[MacIvor Crest] Crest of Clan MacIvor

Chapter XII

Title

Again I took the western fever and with several other restless spirits went west, but this time I stayed in my own big country, British Columbia being the attraction this time. I went into the mining camp of Rossland, then, as of old, wandered around. In the spring of 1897 I went to Ymer, another new mining camp and not finding things to suite me, went to Nelson, from there north to the C.P.R. at Revelstoke, finding too much snow for me there, I went west to Ashcroft. It was in February of '98, no snow on the ground there, the ground bare, warm sunny days. It was such a delightful change that I soon concluded to pitch my tent, so to speak, and made this my home and headquarters for over two years.

Ashcroft was the distributing centre for the old Caribou Diggings. The wagon road runs from there up to Tuesnel, 220 miles, and on to Barkerville, 40 miles further. The country all along was a farming and a stock raising district with several towns, and every house is a hotel for the travelling public. During the first year I was there, I helped to build a dam on the Bonaparte River for water and light purposes, then in company with some others I prospected for minerals. We located several claims and did a lot of assessment work on them. Those interested in them besides myself were Malcolm McLaughlin, M. P. Stewart, Francis Webb and Joe Burr. But alas and slack, although there was mineral in them all, they were too low grade for capital to take hold of, although we had an option on one group for $60,000. Such is life. I had the experience anyway.

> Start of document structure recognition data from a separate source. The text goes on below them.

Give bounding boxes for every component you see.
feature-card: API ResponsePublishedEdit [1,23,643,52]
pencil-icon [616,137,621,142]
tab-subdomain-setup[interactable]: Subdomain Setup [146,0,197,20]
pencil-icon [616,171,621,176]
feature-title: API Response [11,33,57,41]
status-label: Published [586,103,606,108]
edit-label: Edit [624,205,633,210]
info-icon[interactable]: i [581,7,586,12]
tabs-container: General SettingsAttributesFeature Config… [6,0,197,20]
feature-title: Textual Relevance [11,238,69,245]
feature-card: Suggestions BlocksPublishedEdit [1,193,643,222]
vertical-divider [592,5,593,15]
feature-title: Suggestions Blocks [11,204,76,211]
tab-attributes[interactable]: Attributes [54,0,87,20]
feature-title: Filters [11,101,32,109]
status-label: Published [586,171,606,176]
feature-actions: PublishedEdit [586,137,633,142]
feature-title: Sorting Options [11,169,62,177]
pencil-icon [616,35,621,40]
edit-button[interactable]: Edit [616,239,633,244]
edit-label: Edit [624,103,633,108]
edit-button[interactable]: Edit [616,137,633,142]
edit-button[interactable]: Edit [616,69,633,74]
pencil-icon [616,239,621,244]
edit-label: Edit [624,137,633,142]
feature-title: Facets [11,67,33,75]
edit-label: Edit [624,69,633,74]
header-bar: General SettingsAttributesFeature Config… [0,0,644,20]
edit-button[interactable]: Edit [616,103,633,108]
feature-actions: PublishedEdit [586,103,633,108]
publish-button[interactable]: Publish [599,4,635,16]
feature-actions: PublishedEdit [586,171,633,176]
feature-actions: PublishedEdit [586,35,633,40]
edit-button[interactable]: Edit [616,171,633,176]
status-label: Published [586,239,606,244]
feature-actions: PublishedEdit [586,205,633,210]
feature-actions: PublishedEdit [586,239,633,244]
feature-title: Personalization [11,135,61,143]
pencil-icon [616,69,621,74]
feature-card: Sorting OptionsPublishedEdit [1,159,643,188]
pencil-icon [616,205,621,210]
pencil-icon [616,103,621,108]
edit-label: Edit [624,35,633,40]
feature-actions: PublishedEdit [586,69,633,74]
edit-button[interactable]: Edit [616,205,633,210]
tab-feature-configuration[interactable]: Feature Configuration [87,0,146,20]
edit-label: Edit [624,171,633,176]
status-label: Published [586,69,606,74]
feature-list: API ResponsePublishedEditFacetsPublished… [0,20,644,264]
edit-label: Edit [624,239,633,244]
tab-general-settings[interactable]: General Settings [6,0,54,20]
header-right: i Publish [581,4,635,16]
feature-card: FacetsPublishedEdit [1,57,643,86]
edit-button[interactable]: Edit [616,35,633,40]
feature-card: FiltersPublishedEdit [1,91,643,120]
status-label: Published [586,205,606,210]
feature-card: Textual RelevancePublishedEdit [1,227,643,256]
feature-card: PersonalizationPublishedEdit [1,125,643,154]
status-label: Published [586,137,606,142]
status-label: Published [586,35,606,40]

In the spring of 1900, I went to work for the Dominion government building a telegraph line from Tuesnel to Allin in northwest B.C. I went to work in March and worked until October. We cut the right of way and put up poles and wire from Tuesnel to the Skeena River, 400 miles, then up towards Allin. Our outfit was under the command of James Trodden. Another gang was working from Allin to meet us, but frost and cold stopped us. We followed the old telegraph line built 25 years before, at the time the Atlantic cable was laid and the Great Western Telegraph Company, who were going to build around by Russia, abandoned their attempt. Our line was completed the next year, connecting with Dawson City. There were about 50 men, and about 25 mules and horses, the latter being used for moving camps and material. We built about 450 miles complete and every twenty-five miles built a log house for the caretakers.

We passed through some fine agricultural and grazing land with many rivers and lakes full of salmon. The country was not settled, no roads, the only white men being the Hudson's Bay officials. There were lots of Indians, a fine looking lot of men, big bodied, well formed features, not at all like the Siwashes, civilized, had churches, but I saw no schools. We had a bunch of them digging post holes and another bunch putting up poles. Away on in the interior we came across what looked like a gallows. The Indians were mum, but a half-breed told me that a few years before a couple of Indians had murdered a prospector. They were caught by the military or mounted police and hanged at the place of murder, and by official order the gallows were to be left standing as a warning to others. That was twenty years before.

The Skeena River Indians have a custom which I think is a beautiful one, of building little houses over the graves of the dead. No matter where they are buried, in large burying grave yards or single graves. I have sometimes come across a solitary grave in the woods and it would have a little box-like house over it the size of the grave and a couple of feet high, made of rough boards, built at Hazelton, on the Skeena River they had a beautiful God's Acre on the bench above the village. It was laid off like a city with a road between. I would like to describe the beautiful houses of different shapes, some as high as a man and some higher, hardly one just like its neighbours, painted all the colours of the rainbow, with pinnacles, towers, spires and all kinds of shapes. In many of the houses the personal belongings of the deceased were deposited on the grave. I thought it was a beautiful custom.

I found evidence of past wars which were waged between different tribes. A small stream called Kildoe with foot bridges built suspension style, was in evidence, and by the side of this stream were the remains of a burnt village with their partially destroyed totem poles with carved pictures of different animals, men and birds, lying down. These poles were formerly standing upright, some twenty, thirty and fifty feet high, and about a foot and one half in diameter. I was told by the same half-breed that those totem poles, standing before each house, represented the farm and the standing of the man, and the height of the pole was according to his standing in the community.

They told me about this burnt village. It appears that a tribe of Indians living across this river and the people of this village had been raiding each other, so the western tribe, I don't remember its name, the Haas, I think, came up and camped in the timber on the mountain just across from this village and in the night they surrounded the sleeping Indians, cut their foot bridges and set fire to the village and as the villagers tried to escape, they were shot down. They nearly exterminated them. It is a custom that if an Indian falls in battle, he is buried where he falls. I saw many of these graves. They dig a grave, put in the corpse and then fill up the grave with wood and set it on fire, that is all. If the fire burns the wood it is well, but if not it is just the same. In many of these graves the wood was only partly burned. The village was never rebuilt. This happened only a few years before I was there.